UMC head freed after interrogation

PROBE Prosecutors questioned Robert Tsao, United Microelectronics Corp chairman, about claims that his company had aided a Chinese semiconductor firm

By Lisa Wang  /  STAFF REPORTER

In a marathon 12-hour interrogation session, prosecutors yesterday questioned United Microelectronics Corp (UMC, 聯電) chairman Robert Tsao (曹興誠) about his company's alleged illegal investment in the Chinese semiconductor start-up He Jian Technology (Suzhou) Co (和艦).

Prosecutors suspect Tsao of violating the Securities and Exchange Law (證券交易法) by not properly disclosing details about UMC's alleged assistance and technological support to He Jian.

It was the latest step in the investigation into UMC, the world's second-largest contract chipmaker, after investigators raided its offices in mid-February.

"We only shared our experience with investing in the building of manufacturing plants with He Jian," Tsao told a press conference late last night after being released by prosecutors.

He said that UMC has neither invested in He Jian nor transferred any orders to the Chinese chipmaker.

But when asked whether UMC transferred patents to He Jian, Tsao said he has offered some details about this to investigators.
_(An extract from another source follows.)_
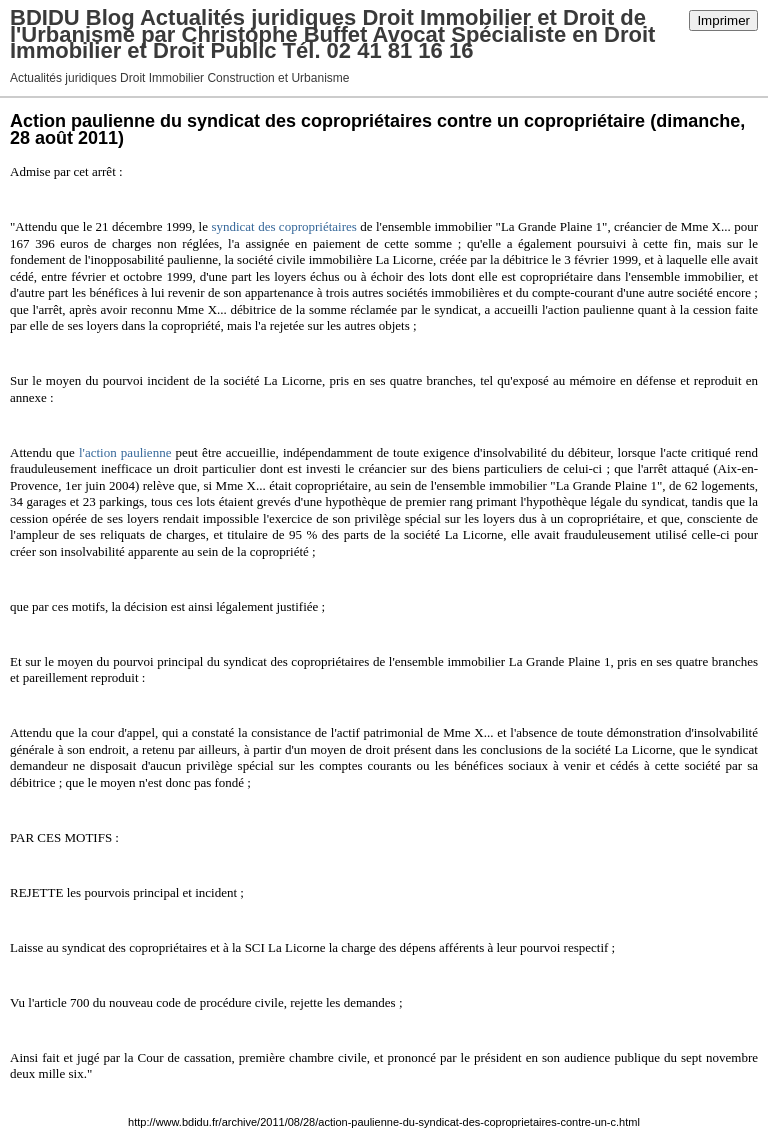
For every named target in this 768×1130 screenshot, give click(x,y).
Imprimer (723, 20)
He declined to elaborate.

In addition to Tsao, prosecutors plan to summon UMC vice chairman John Hsuan (宣明智) to explain the relationship between UMC and He Jian as soon as possible, said Tsai Tien-yuan (蔡添源), spokesman for the Hsinchu Prosecutors' Office.

No timeframe has been set for questioning Hsuan, Tsai said.

In April, the Financial Supervisory Commission fined Tsao NT$3 million (US$95,860) for his company's late disclosure of information regarding UMC's ties with He Jian.

Tsao was punished because he is the person responsible for UMC, the commission said at the time.

This was the first time that Tsao was questioned as a defendant after some UMC shareholders accused him of a breach of trust in March.

Tsao said in March that UMC only provided a consulting service to the Chinese chipmaker, and that it would obtain a 15 percent stake in He Jian in exchange for "past assistance."